◆ Task requirements ◆
Down to the final line, print the records below exactly and without pictures.

◆ Task material ◆
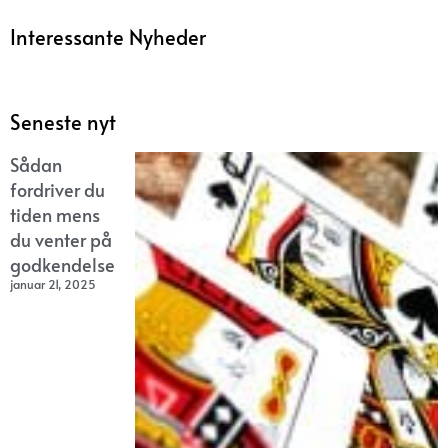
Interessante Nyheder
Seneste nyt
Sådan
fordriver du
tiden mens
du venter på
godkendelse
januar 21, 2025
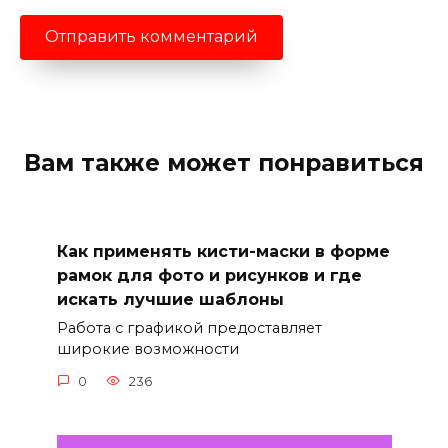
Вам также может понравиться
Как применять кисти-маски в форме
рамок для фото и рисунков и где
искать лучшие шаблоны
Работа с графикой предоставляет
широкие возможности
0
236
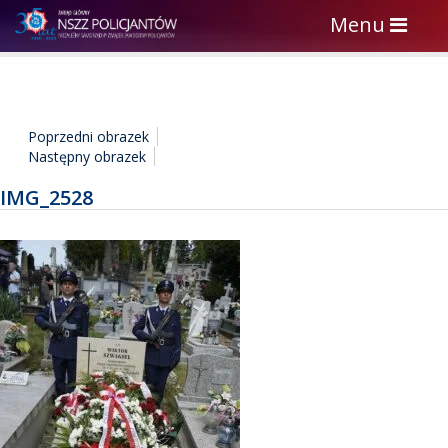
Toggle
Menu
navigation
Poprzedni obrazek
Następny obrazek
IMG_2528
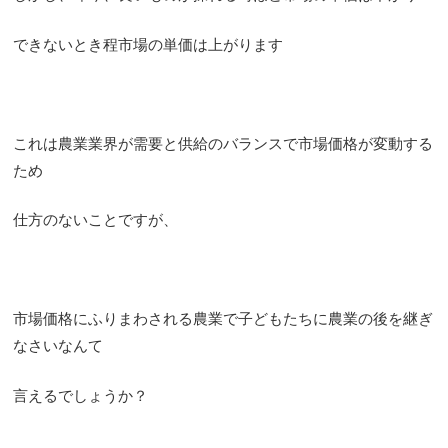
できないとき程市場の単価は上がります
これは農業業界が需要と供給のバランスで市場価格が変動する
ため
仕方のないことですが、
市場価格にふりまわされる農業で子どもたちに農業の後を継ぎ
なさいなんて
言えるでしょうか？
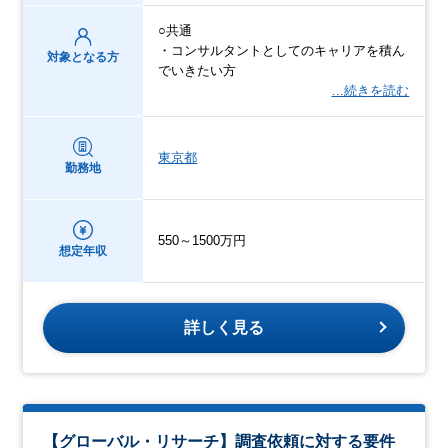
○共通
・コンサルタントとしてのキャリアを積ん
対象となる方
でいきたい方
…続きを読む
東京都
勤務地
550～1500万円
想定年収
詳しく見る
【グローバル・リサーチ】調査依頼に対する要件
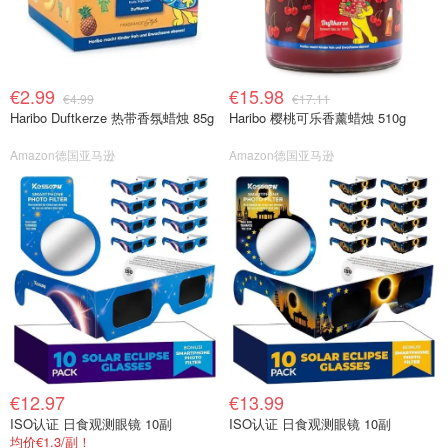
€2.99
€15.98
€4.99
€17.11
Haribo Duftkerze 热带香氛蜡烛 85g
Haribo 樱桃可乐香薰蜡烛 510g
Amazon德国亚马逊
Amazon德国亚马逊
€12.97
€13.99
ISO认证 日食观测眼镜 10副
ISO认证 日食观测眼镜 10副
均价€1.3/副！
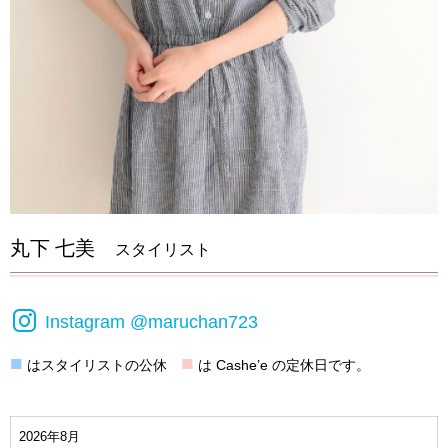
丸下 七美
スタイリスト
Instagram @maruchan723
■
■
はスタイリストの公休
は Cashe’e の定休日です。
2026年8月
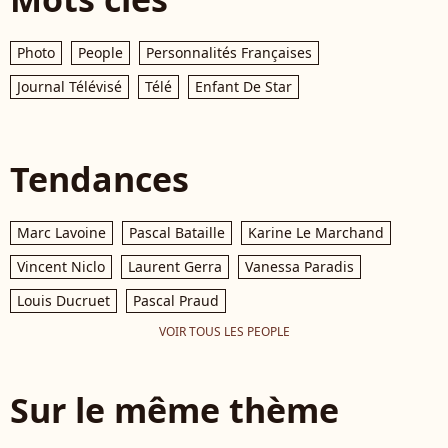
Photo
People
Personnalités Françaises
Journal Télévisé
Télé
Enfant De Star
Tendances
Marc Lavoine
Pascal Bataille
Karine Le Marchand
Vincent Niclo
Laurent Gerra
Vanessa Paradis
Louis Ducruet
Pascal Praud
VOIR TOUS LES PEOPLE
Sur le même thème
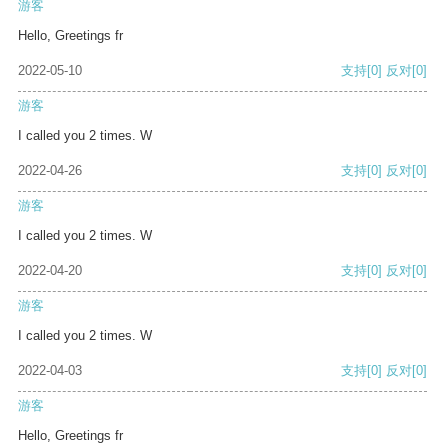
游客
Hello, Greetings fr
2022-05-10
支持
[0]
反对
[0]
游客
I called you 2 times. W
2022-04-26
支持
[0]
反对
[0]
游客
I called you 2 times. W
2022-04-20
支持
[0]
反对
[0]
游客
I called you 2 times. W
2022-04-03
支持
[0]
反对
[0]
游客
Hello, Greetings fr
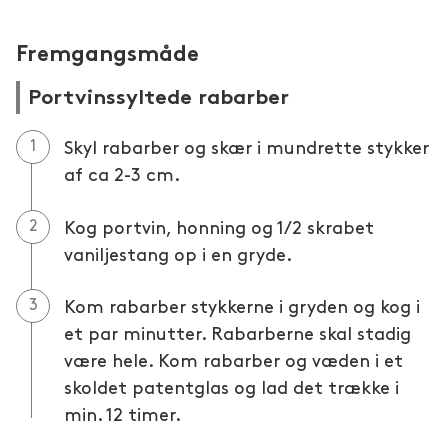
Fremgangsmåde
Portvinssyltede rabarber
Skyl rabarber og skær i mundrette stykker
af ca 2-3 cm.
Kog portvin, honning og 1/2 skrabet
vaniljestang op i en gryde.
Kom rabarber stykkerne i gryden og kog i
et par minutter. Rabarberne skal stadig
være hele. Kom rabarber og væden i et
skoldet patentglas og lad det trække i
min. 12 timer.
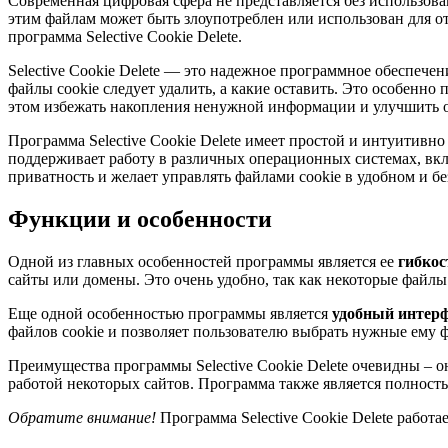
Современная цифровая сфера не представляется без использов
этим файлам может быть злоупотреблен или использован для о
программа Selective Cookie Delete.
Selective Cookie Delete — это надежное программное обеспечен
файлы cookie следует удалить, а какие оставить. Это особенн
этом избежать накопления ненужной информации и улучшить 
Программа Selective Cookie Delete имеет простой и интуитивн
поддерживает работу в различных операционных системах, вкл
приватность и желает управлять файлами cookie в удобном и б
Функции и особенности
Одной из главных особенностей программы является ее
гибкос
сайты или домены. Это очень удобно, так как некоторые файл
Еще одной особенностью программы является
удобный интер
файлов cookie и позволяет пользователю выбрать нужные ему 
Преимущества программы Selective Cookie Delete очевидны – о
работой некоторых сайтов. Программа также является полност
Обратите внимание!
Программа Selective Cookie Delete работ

◆ Written solution ◆
Interessante Nyheder
Seneste nyt
Sådan
fordriver du
tiden mens
du venter på
godkendelse
januar 21, 2025
Вам также может понравиться
Как применять кисти-маски в форме
рамок для фото и рисунков и где
искать лучшие шаблоны
Работа с графикой предоставляет
широкие возможности
0
236
Toggle
Menu
navigation
Poprzedni obrazek
Następny obrazek
IMG_2528
できないとき程市場の単価は上がります
これは農業業界が需要と供給のバランスで市場価格が変動する
ため
仕方のないことですが、
市場価格にふりまわされる農業で子どもたちに農業の後を継ぎ
なさいなんて
言えるでしょうか？
○共通
・コンサルタントとしてのキャリアを積ん
対象となる方
でいきたい方
…続きを読む
東京都
勤務地
550～1500万円
想定年収
詳しく見る
【グローバル・リサーチ】調査依頼に対する要件
€2.99
€15.98
€4.99
€17.11
Haribo Duftkerze 热带香氛蜡烛 85g
Haribo 樱桃可乐香薰蜡烛 510g
Amazon德国亚马逊
Amazon德国亚马逊
€12.97
€13.99
ISO认证 日食观测眼镜 10副
ISO认证 日食观测眼镜 10副
均价€1.3/副！
丸下 七美
スタイリスト
Instagram @maruchan723
■
■
はスタイリストの公休
は Cashe’e の定休日です。
2026年8月
Photo
People
Personnalités Françaises
Journal Télévisé
Télé
Enfant De Star
Tendances
Marc Lavoine
Pascal Bataille
Karine Le Marchand
Vincent Niclo
Laurent Gerra
Vanessa Paradis
Louis Ducruet
Pascal Praud
VOIR TOUS LES PEOPLE
Sur le même thème
游客
Hello, Greetings fr
2022-05-10
支持
[0]
反对
[0]
游客
I called you 2 times. W
2022-04-26
支持
[0]
反对
[0]
游客
I called you 2 times. W
2022-04-20
支持
[0]
反对
[0]
游客
I called you 2 times. W
2022-04-03
支持
[0]
反对
[0]
游客
Hello, Greetings fr
Fremgangsmåde
Portvinssyltede rabarber
Skyl rabarber og skær i mundrette stykker
af ca 2-3 cm.
Kog portvin, honning og 1/2 skrabet
vaniljestang op i en gryde.
Kom rabarber stykkerne i gryden og kog i
et par minutter. Rabarberne skal stadig
være hele. Kom rabarber og væden i et
skoldet patentglas og lad det trække i
min. 12 timer.
Современная цифровая сфера не представляется без использов
этим файлам может быть злоупотреблен или использован для о
программа Selective Cookie Delete.
Selective Cookie Delete — это надежное программное обеспечен
файлы cookie следует удалить, а какие оставить. Это особенн
этом избежать накопления ненужной информации и улучшить 
Программа Selective Cookie Delete имеет простой и интуитивн
поддерживает работу в различных операционных системах, вкл
приватность и желает управлять файлами cookie в удобном и б
Функции и особенности
Одной из главных особенностей программы является ее
гибкос
сайты или домены. Это очень удобно, так как некоторые файл
Еще одной особенностью программы является
удобный интер
файлов cookie и позволяет пользователю выбрать нужные ему 
Преимущества программы Selective Cookie Delete очевидны – о
работой некоторых сайтов. Программа также является полност
Обратите внимание!
Программа Selective Cookie Delete работ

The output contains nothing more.